The next introductory topic is to ACING THE HARD SCIENCES. Success in studying science is not easy – it’s not called “hard” science for nothing! – but the goal is attainable. All it takes is self-discipline and a logical approach. I used a 7-step process in my own science education, and I still use it daily as in my work as a scientist. The 7 keys are simple, not rocket science:

(1) Read the textbook the night before class. Yep, I hate to break it to you, but science classics are almost always textbooks. The reason is that science builds on itself over time. In general, about 50% of the stuff printed in current science magazines will prove to be wrong a decade or two from now, while the principles in modern textbooks represent concepts that most scientists believe to be true. So why read the textbook before class? Remember, science builds on itself – in this case, by repetition. The more times you are presented with a concept, the better you will understand it and recall it.

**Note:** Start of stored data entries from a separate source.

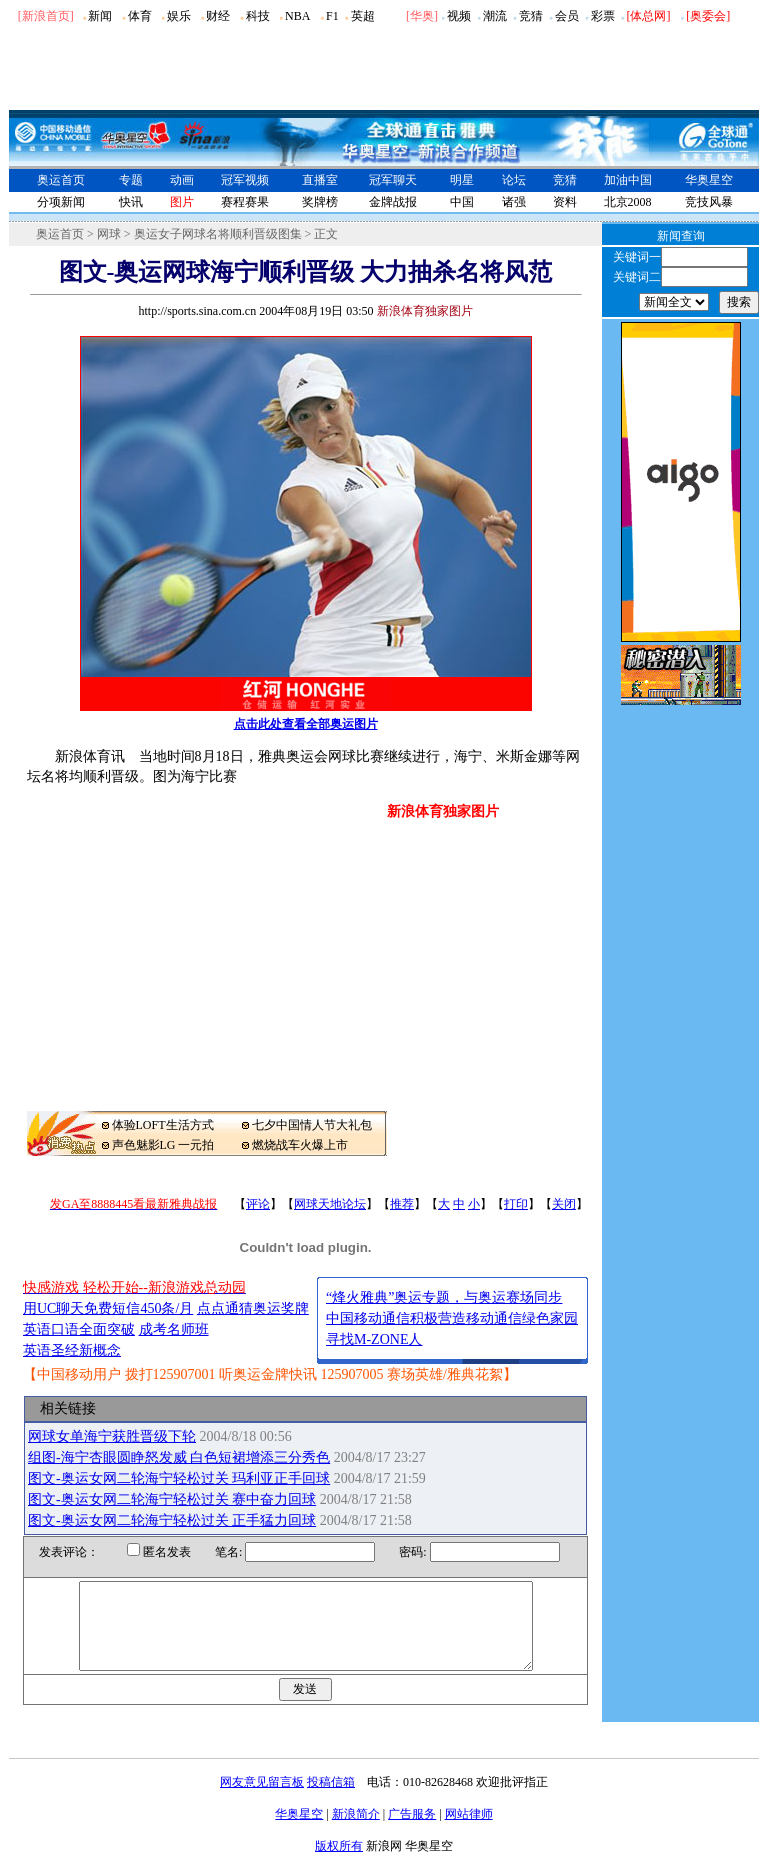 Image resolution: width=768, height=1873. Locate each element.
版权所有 (339, 1864)
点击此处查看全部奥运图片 (306, 724)
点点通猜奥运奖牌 (253, 1308)
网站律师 (469, 1832)
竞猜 (531, 16)
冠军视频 (245, 180)
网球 (109, 234)
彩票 (603, 16)
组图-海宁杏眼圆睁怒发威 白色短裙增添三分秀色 (179, 1457)
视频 (459, 16)
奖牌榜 (320, 202)
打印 (516, 1204)
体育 (140, 16)
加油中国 (628, 180)
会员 (567, 16)
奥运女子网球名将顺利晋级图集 (218, 234)
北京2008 (628, 202)
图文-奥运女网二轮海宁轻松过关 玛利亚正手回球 (179, 1478)
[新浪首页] (46, 16)
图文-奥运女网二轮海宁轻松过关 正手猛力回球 (172, 1520)
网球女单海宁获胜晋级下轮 (112, 1436)
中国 (462, 202)
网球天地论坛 (330, 1204)
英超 (363, 16)
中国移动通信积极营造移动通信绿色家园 (452, 1318)
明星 (462, 180)
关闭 (564, 1204)
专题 (131, 180)
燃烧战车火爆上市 (300, 1145)
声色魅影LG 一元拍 (163, 1145)
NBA (297, 16)
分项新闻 (61, 202)
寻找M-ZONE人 (374, 1339)
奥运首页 (61, 180)
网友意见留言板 (262, 1800)
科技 (258, 16)
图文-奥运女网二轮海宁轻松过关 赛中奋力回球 (172, 1499)
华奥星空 (709, 180)
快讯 (131, 202)
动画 (182, 180)
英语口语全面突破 (79, 1329)
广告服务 (412, 1832)
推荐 (402, 1204)
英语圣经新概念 (72, 1350)
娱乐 (179, 16)
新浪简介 (356, 1832)
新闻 (100, 16)
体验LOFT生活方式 (163, 1125)
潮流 (495, 16)
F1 (332, 16)
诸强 (514, 202)
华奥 (422, 16)
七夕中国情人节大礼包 (312, 1125)
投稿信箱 (331, 1800)
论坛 (514, 180)
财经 (218, 16)
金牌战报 (393, 202)
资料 (565, 202)
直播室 (320, 180)
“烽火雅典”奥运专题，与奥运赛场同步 (444, 1297)
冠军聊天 (393, 180)
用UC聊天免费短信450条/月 (108, 1308)
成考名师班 (174, 1329)
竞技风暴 (709, 202)
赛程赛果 (245, 202)
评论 (258, 1204) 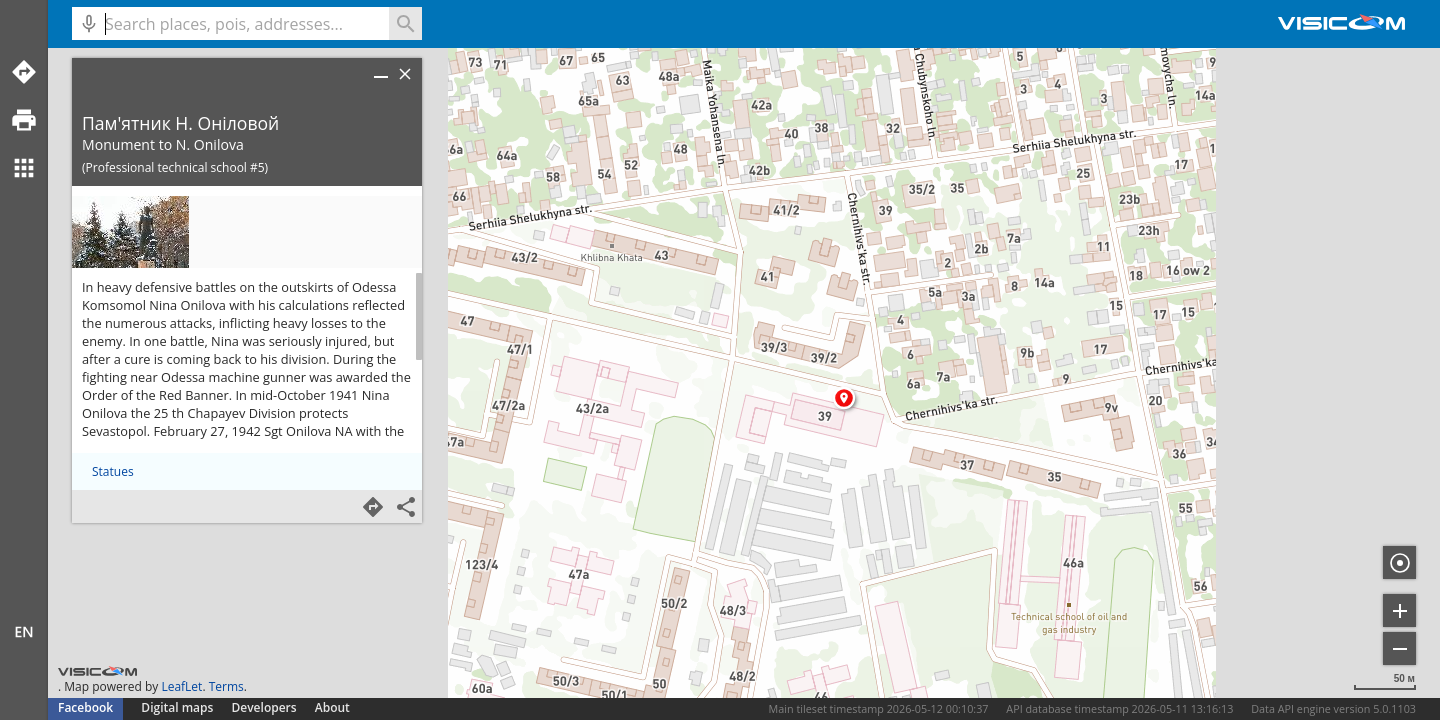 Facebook (85, 707)
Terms (226, 686)
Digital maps (178, 707)
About (332, 707)
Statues (113, 471)
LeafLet (181, 686)
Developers (264, 707) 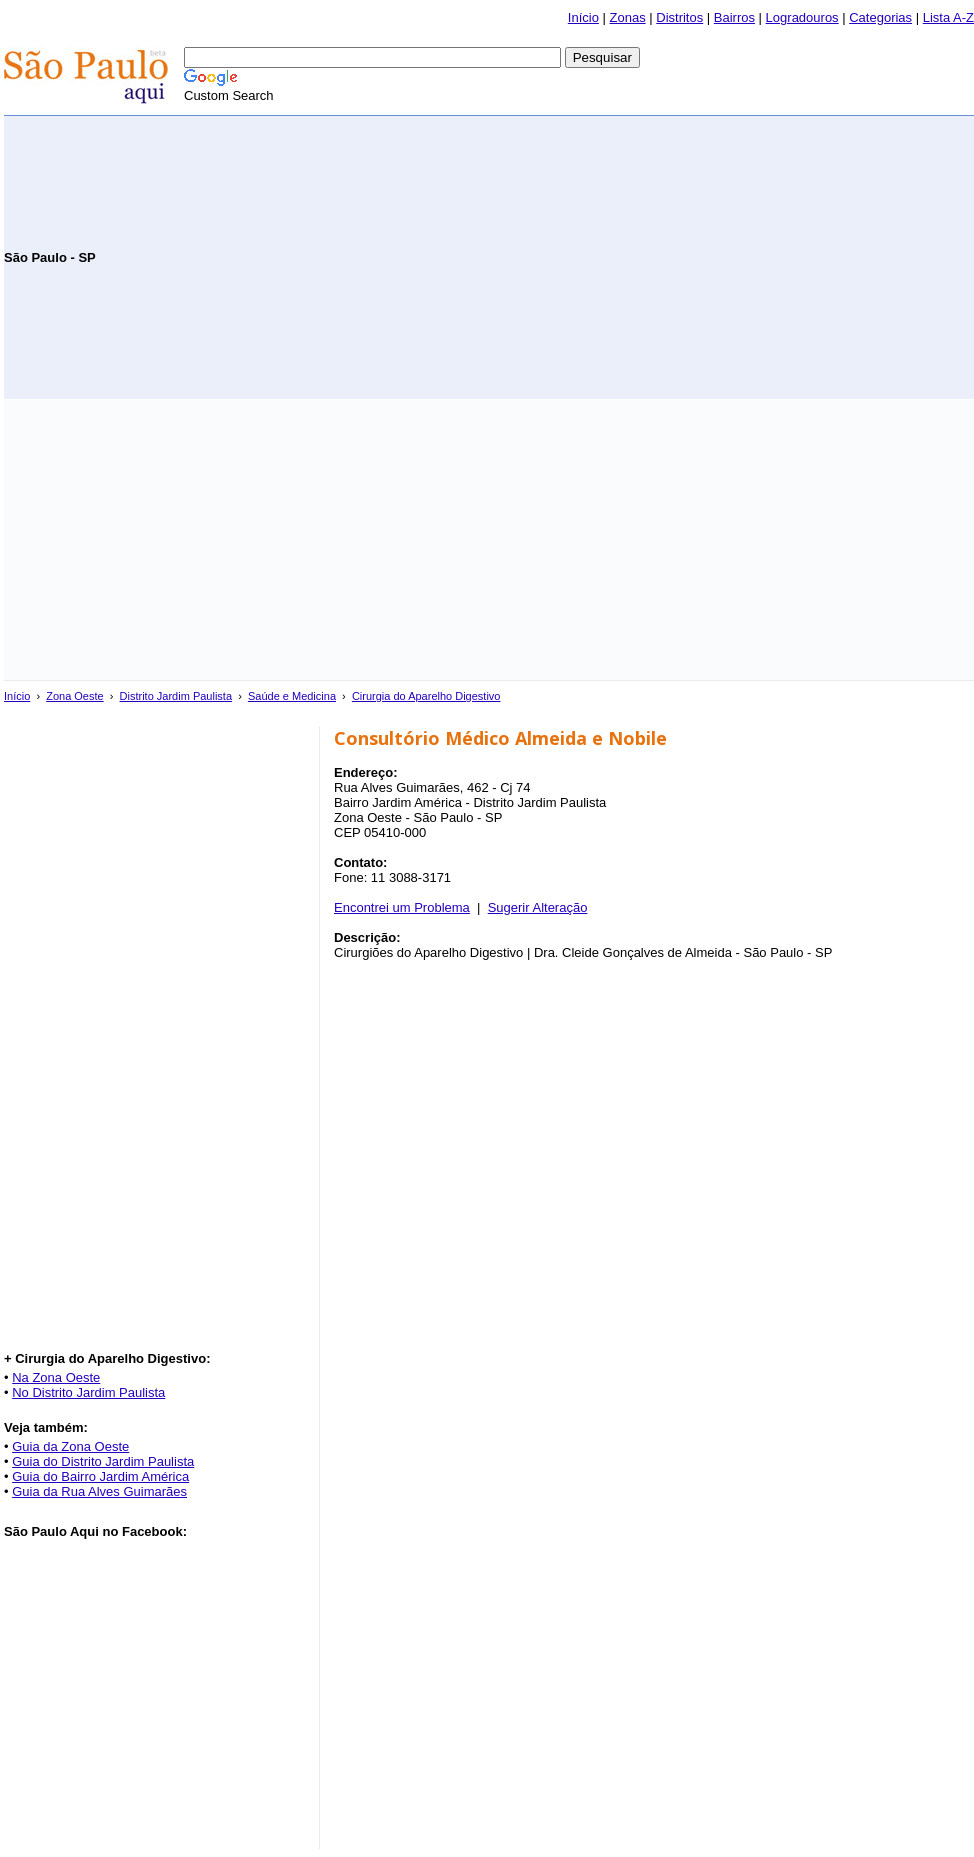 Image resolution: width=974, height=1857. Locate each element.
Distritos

(2) Annotate what you have read. Take notes in the margin of the book or on a separate sheet of paper. Ask questions. Write your own lecture. The act of writing helps your brain to better remember what you have read.

(3) Listen to the lecture. This key is simple, if you show up and maintain some degree of consciousness. It’s even easier if you have read the book before coming to class….

(4) Read the textbook a second time. Not to be a nag, but repetition is good when studying science.

(5) Do the homework. The professor did not dispense problems to you just to torture you. (That is just a side benefit.) The assignment was given because the only way to truly understand a scientific principle is to work with it.

(6) Read more stuff. Don’t just read the assigned pages in the textbook. Read ahead, or reread relevant pages from previous chapters. Look for other presentations regarding the same topic on the Internet. The idea is to give your brain as many different versions of a new principle as are necessary for the concept to finally penetrate.

(7) Repeat as needed. (Duh.)

The thing about science is that it really is hard. People don’t subject themselves to this degree of torture voluntarily unless they are geeky enough to really enjoy the challenge. Maybe you qualify as a science geek, maybe not. Regardless, don’t make the task more difficult on yourself than it has to be.